The strategies of having external technical assistance from development professionals, retired professional volunteers and recent graduates from the host country and from abroad can help to provide ideas. When this is used together with “Participatory Assessment” it is possible to engage the entire community in designing its future.
Sanitation, Communications, Energy, Education, Healthcare, Administration, Service, and much more all join agriculture and conservation as possible livelihoods.
Value added to local products – Research into product development – This can begin with local agricultural products in an industrial kitchen/design laboratory. This should be built to high standards so that it can meet sanitation and food safety codes. It should have the ability to process vegetables, meats, fruits, mushrooms, and any other local produce. Jams, jellies, condiments, dehydration, canning, freezing, prepared snack foods, drinks, all can be researched in this facility. If this facility is developed to the highest level it could also research extraction of essential oils.
One way to test products would be to have a restaurant and a store connected to this facility. If no one likes the product and no ones buys it then the team should go back to the drawing board. If however the product becomes a favorite of the potential customers you might have a hit. Once a product has been identified then a business plan that describes resource requirements, personnel requirements, manufacturing, packaging and marketing should be made and the product moved out on its own. At this point the research team begins the process with other commodities.
Marketing – connection to local, regional, national and world markets – Once products have been identified then they need to be connected with markets. This becomes a separate and important part of the development trajectory away from subsistence as it links the local community to larger markets up to and including world markets if it has the ability and the ambition. Certain products like essential oils could be important in that they are extremely valuable, easy to ship and are sold on international markets for cosmetics, food and other industries. Reaching this level with professionalism will help local communities build modern and sustainable businesses. I would suggest certain partners such as Weleda, which makes all natural products and that has a social conscience. This type of company can help the community to meet the technical requirements.
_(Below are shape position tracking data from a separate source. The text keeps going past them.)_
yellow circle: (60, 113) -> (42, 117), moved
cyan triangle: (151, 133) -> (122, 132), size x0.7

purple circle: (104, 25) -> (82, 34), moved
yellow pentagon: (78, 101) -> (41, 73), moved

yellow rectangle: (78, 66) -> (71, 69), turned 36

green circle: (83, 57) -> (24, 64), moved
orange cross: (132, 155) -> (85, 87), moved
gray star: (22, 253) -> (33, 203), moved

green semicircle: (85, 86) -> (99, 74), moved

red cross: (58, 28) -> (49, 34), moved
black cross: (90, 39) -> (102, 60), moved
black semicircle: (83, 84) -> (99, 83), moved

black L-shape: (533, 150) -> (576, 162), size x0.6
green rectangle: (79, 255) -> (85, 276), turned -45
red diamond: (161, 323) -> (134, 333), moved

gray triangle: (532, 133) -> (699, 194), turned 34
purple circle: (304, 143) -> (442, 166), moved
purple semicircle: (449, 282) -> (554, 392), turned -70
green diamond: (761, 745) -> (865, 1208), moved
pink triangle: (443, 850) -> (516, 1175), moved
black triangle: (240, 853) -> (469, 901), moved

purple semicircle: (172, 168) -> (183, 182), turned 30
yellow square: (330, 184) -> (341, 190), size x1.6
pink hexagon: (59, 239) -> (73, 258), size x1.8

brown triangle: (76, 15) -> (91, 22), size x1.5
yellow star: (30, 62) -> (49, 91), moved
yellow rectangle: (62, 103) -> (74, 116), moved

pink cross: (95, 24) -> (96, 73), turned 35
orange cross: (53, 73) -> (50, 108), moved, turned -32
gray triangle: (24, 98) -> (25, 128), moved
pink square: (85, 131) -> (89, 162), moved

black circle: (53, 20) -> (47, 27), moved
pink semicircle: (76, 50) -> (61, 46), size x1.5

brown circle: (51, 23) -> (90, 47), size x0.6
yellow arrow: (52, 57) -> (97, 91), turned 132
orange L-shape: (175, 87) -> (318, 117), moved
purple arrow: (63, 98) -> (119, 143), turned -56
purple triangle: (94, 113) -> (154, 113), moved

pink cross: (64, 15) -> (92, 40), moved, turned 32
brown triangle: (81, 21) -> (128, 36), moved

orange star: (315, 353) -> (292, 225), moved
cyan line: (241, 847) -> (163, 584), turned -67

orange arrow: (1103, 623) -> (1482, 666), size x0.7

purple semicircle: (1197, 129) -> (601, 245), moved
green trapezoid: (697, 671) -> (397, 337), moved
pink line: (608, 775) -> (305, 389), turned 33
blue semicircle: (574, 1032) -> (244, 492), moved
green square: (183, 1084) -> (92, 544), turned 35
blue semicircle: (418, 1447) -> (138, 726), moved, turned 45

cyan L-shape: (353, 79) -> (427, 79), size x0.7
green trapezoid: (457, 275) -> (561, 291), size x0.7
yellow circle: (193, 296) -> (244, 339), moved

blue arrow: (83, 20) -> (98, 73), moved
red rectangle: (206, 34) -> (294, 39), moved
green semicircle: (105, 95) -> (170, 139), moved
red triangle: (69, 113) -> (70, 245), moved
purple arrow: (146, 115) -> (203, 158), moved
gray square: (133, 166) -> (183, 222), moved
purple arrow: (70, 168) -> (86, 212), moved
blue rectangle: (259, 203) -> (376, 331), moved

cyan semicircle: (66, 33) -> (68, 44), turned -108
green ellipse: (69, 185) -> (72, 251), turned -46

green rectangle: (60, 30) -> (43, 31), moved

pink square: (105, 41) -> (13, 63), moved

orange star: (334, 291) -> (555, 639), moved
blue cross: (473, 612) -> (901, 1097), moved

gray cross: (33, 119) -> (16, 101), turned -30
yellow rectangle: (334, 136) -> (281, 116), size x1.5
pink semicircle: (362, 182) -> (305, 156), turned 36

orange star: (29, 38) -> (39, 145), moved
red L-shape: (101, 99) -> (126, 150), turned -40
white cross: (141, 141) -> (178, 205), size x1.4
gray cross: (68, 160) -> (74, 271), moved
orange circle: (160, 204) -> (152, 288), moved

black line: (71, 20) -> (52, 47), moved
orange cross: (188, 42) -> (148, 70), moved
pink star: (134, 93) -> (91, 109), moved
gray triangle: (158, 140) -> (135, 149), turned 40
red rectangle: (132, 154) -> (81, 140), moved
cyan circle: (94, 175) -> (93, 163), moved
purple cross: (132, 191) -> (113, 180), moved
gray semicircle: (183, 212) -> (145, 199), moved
Health Care – This becomes both a social responsibility and an area for sustainable employment.
Scientific Monitoring – As this strategy is implemented it should be fully documented and scientifically monitored to see its strengths and weaknesses. Where it is effective it should be duplicated and where it is weak it should be strengthened.
In ecology each species seems to have a specific niche and have a specific contribution to play in the overall organism that is life.
Sustainability to me means that it is possible to participate in an activity without reducing the ability to continue that activity in future generations. In development I think that it is necessary to have a comprehensive strategy that emulates nature as much as possible. Each part fits together with the overall goal of reaching sustainability.
There is much to consider but now it is possible to see that the wealthy wherever they are in the world and the poor living in marginal and degraded lands all share the same fate. The future for both groups, rich and poor; will be determined by the same thing, functional ecosystems on a planetary scale. This means that the world can no longer afford to leave the poor to pull themselves up by their bootstraps but must engage to end poverty and restore ecosystem function everywhere immediately or face predictable and catastrophic consequences.